ITV lobbyists are supplying politicians of all parties with evidence that the Beeb has been disingenous in its presentation of its plans to parliament. BBC chairman Christopher Bland, they point out, told the Culture select committee that "we would only move a news programme if we thought the audience would be greater rather than less for news".

But the real issue is what is happening to the mix of programmes on BBC 1. "A year ago, during these two weeks, there were more than seven hours of public service broadcasting in weekday peak," says the ITV executive. "That included Walking with Dinosaurs, The Major Years, Panorama and Inside Story. This year over the same period there is not a single heavyweight PSB programme on BBC 1 weekday peak."

BBC 1 is still carrying excellent Public Service Programmes - such as Robert Winston's Superhuman - but they are relegated to Sunday night. Panorama has been particularly hurt by its move to a graveyard slot on Sunday. Just over a week ago an edition of Panorama about the US elections managed an audience of just 2.2 million, compared with 3.3 million for a Panorama edition about the 1996 US election - evidence that the move has cost the programme a million viewers.

Since the new schedule began, the greatest damage has been to BBC 2. Following the scheduling changes, BBC 2's audience share fell to 8.3 per cent from its 9.5 per cent average - down 13 per cent. This compares with a 10 per cent loss for Channel 4 and 9 per cent for Channel 5.

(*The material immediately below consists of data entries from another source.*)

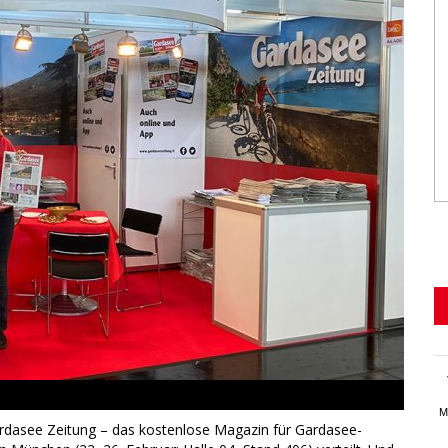
M
rdasee Zeitung – das kostenlose Magazin für Gardasee-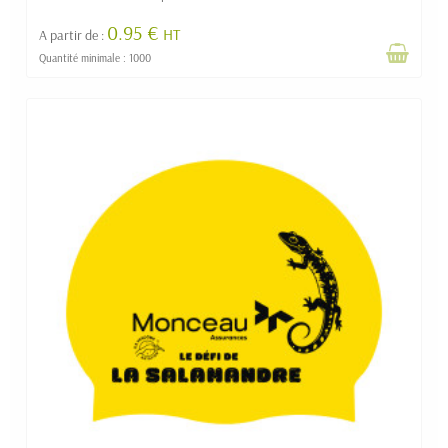
0.95 €
HT
A partir de :
Quantité minimale : 1000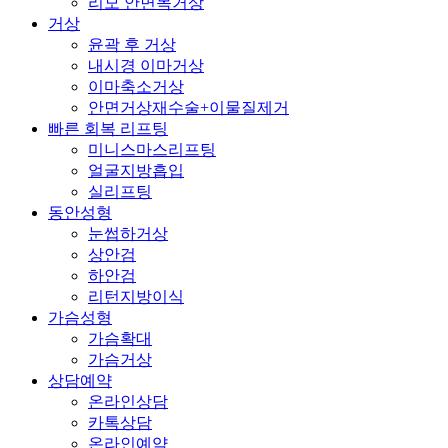
리모 안면목거상
거상
윤곽 후 거상
내시경 이마거상
이마축소거상
안면거상재수술+이물질제거
빠른 회복 리프팅
미니스마스리프팅
얼굴지방흡입
실리프팅
동안성형
눈썹하거상
상안검
하안검
리턴지방이식
가슴성형
가슴확대
가슴거상
상담예약
온라인상담
카톡상담
온라인예약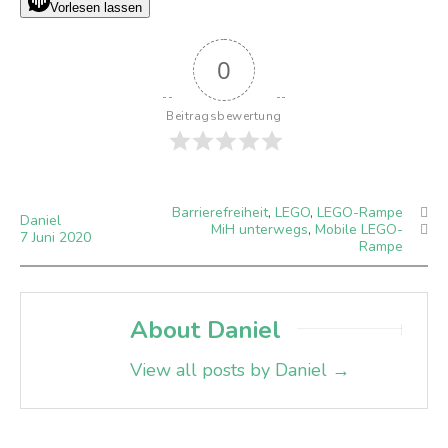
Vorlesen lassen
0
Beitragsbewertung
Barrierefreiheit
,
LEGO
,
LEGO-Rampe
Daniel
MiH unterwegs
,
Mobile LEGO-
7
Juni
2020
Rampe
About Daniel
View all posts by Daniel
→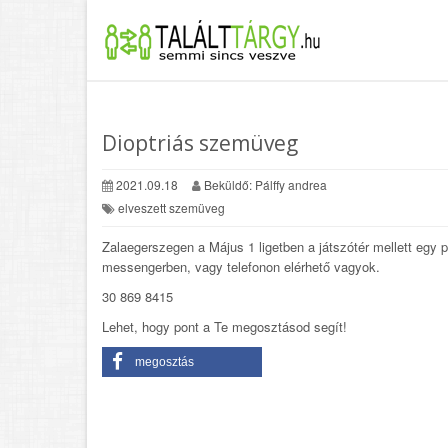
Dioptriás szemüveg
2021.09.18
Beküldő: Pálffy andrea
elveszett szemüveg
Zalaegerszegen a Május 1 ligetben a játszótér mellett egy
messengerben, vagy telefonon elérhető vagyok.
30 869 8415
Lehet, hogy pont a Te megosztásod segít!
megosztás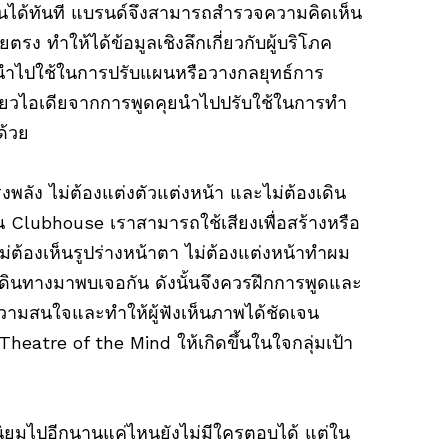
นได้ทันที แบรนด์จึงสามารถสำรวจความคิดเห็น
ยตรง ทำให้ได้ข้อมูลเชิงลึกเกี่ยวกับผู้บริโภค
่นำไปใช้ในการปรับแผนหรือวางกลยุทธ์การ
่ยวไอเดียจากการพูดคุยนำไปปรับใช้ในการทำ
ด้วย
งพลัง ไม่ต้องแต่งตัวแต่งหน้า และไม่ต้องเดิน
งใน Clubhouse เราสามารถใช้เสียงเพื่อสร้างหรือ
ม่ต้องเห็นรูปร่างหน้าตา ไม่ต้องแต่งหน้าทำผม
อเดินทางมาพบเจอกัน ดังนั้นจึงควรฝึกการพูดและ
ดความสนใจและทำให้ผู้ฟังเห็นภาพได้ชัดเจน
heatre of the Mind ให้เกิดขึ้นในใจกลุ่มเป้า
ิยมไปอีกนานแค่ไหนยังไม่มีใครตอบได้ แต่ใน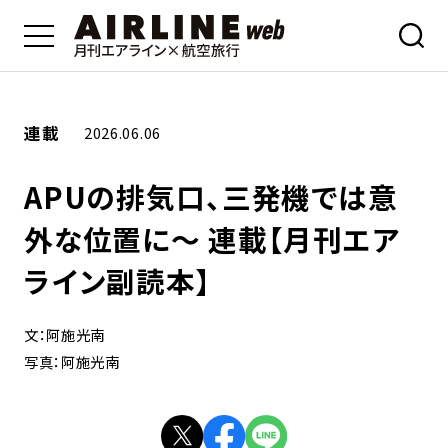
連載
2026.06.06
APUの排気口、三発機では意
外な位置に～ 連載【月刊エア
ライン副読本】
文：阿施光南
写真：阿施光南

"BBC 2 is losing in three ways," says a senior ITV manager. "It is the primary victim of BBC 1's aggressive scheduling, it is being forced to surrender its popular programmes like Have I Got News for You to BBC 1, and it will become a dumping ground for the 'old faithfuls' on BBC 1 which are not attracting ratings."

The BBC's best answer to its critics will be to improve its performance. To find a new Walking with Dinosaurs to run mid-week, to reverse its disastrous performance on popular drama, and to produce such stunning ratings that its news audiences improve dramatically.

All that is fantastically difficult to bring about. But it is not impossible, and new BBC 1 Controller Lorraine Heggessey has been given £100m of extra cash to make it happen.

Politicians and ITV bosses are eager to try to persuade Chris Smith that the Corporation has "materially changed" BBC 1 and has thereby reneged on the Charter. The consequences of that would be dramatic. Governors would, more than likely, be scrapped. Greg Dyke's head might roll. But even if Ms Heggessey succeeds, it is too late to dim the bright light that the row has shone on the issue of the governance and accountability of the BBC.

There are few politicians and commentators left who do not find it decidedly odd that chairman Christopher Bland seems to manage the Beeb with his friend Greg Dyke, introducing the most controversial programme changes in its history - and at the same time is supposed to do a quasi-independent job as the regulator of the Corporation.

Rumours abound that the BBC will try to hoodwink government by "reforming the governors" before government makes any decisions on the issue. "They might create a separate secretariat, hoping it will hang on to some powers," says an insider. "But I'm not sure they'll succeed. Government has become too sceptical of us."